TASK DESCRIPTION
Look in the material below for the line with "Desarrollo Inmobiliario (113, 2430)" and the line with "Cine y TV (103, 2385)", then set down exactly those two lines and all lines between, nothing more.

RECORDS SHOWN
_ _ _ _ _ _ _

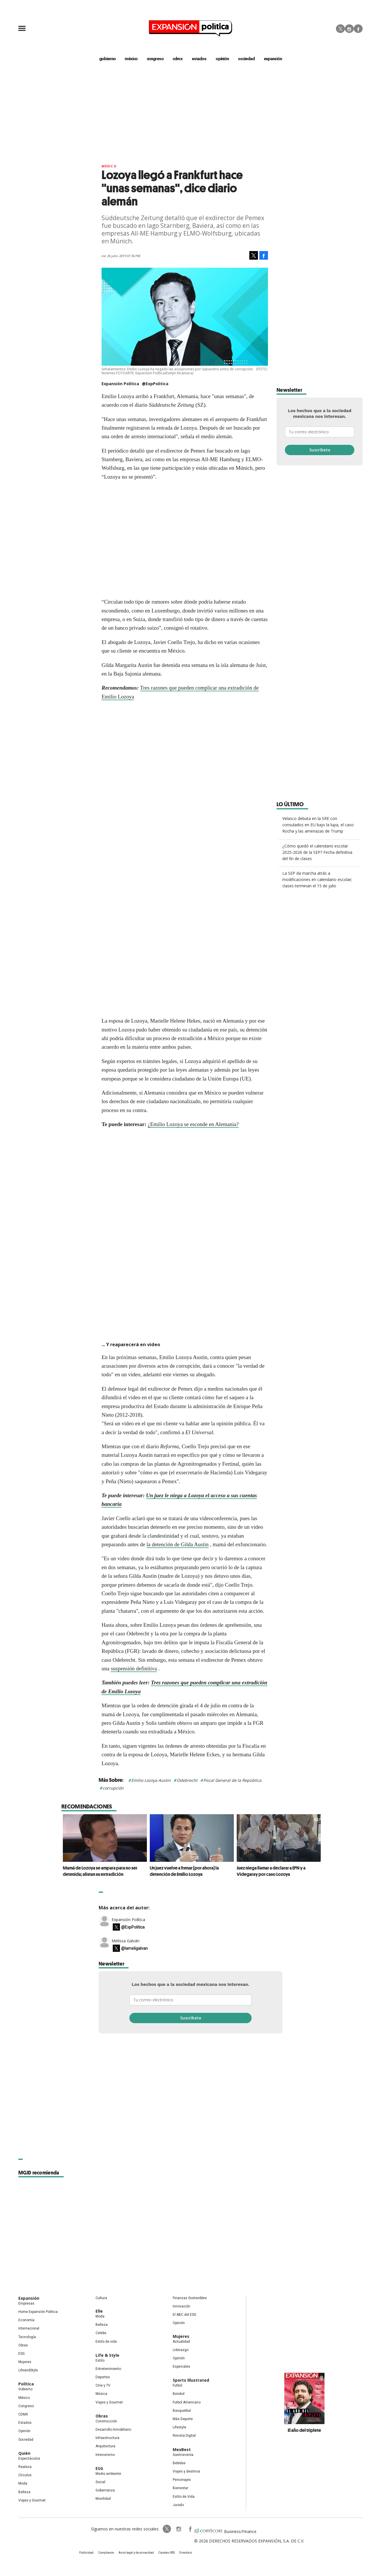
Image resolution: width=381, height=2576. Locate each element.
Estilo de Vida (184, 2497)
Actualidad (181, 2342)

_ _ _ _ _ _ _

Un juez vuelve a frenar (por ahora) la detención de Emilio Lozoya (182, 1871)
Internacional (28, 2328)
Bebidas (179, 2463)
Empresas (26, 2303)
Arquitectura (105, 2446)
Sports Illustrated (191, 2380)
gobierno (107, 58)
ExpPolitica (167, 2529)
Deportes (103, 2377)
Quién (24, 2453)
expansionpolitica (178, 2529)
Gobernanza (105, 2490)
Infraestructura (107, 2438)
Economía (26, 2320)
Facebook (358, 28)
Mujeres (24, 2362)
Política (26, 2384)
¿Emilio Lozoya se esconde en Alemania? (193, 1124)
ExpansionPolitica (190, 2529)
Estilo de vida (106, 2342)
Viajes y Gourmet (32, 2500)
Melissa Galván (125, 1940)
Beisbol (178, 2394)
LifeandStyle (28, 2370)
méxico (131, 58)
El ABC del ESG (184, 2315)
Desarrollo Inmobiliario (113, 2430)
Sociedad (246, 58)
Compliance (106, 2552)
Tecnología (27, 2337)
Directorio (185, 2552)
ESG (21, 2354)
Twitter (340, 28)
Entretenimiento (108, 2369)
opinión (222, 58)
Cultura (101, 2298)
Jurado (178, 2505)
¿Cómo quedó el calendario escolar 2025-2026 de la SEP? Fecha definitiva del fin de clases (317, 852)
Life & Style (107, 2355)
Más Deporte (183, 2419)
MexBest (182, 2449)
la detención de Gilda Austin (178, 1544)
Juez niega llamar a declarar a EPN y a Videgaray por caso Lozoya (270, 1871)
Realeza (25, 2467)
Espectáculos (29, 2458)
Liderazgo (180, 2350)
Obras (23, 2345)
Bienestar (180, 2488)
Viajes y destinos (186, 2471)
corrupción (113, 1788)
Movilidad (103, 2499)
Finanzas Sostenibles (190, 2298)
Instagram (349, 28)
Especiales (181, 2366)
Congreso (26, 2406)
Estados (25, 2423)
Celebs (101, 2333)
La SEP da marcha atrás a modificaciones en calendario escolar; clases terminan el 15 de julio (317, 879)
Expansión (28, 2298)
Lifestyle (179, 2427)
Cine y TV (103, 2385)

_ _ _ _ _ _ _

RESULT BELOW
Desarrollo Inmobiliario (113, 2430)
Sociedad (246, 58)
Compliance (106, 2552)
Tecnología (27, 2337)
Directorio (185, 2552)
ESG (21, 2354)
Twitter (340, 28)
Entretenimiento (108, 2369)
opinión (222, 58)
Cultura (101, 2298)
Jurado (178, 2505)
¿Cómo quedó el calendario escolar 2025-2026 de la SEP? Fecha definitiva del fin de clases (317, 852)
Life & Style (107, 2355)
Más Deporte (183, 2419)
MexBest (182, 2449)
la detención de Gilda Austin (178, 1544)
Juez niega llamar a declarar a EPN y a Videgaray por caso Lozoya (270, 1871)
Realeza (25, 2467)
Espectáculos (29, 2458)
Liderazgo (180, 2350)
Obras (23, 2345)
Bienestar (180, 2488)
Viajes y destinos (186, 2471)
corrupción (113, 1788)
Movilidad (103, 2499)
Finanzas Sostenibles (190, 2298)
Instagram (349, 28)
Especiales (181, 2366)
Congreso (26, 2406)
Estados (25, 2423)
Celebs (101, 2333)
La SEP da marcha atrás a modificaciones en calendario escolar; clases terminan el 15 de julio (317, 879)
Expansión (28, 2298)
Lifestyle (179, 2427)
Cine y TV (103, 2385)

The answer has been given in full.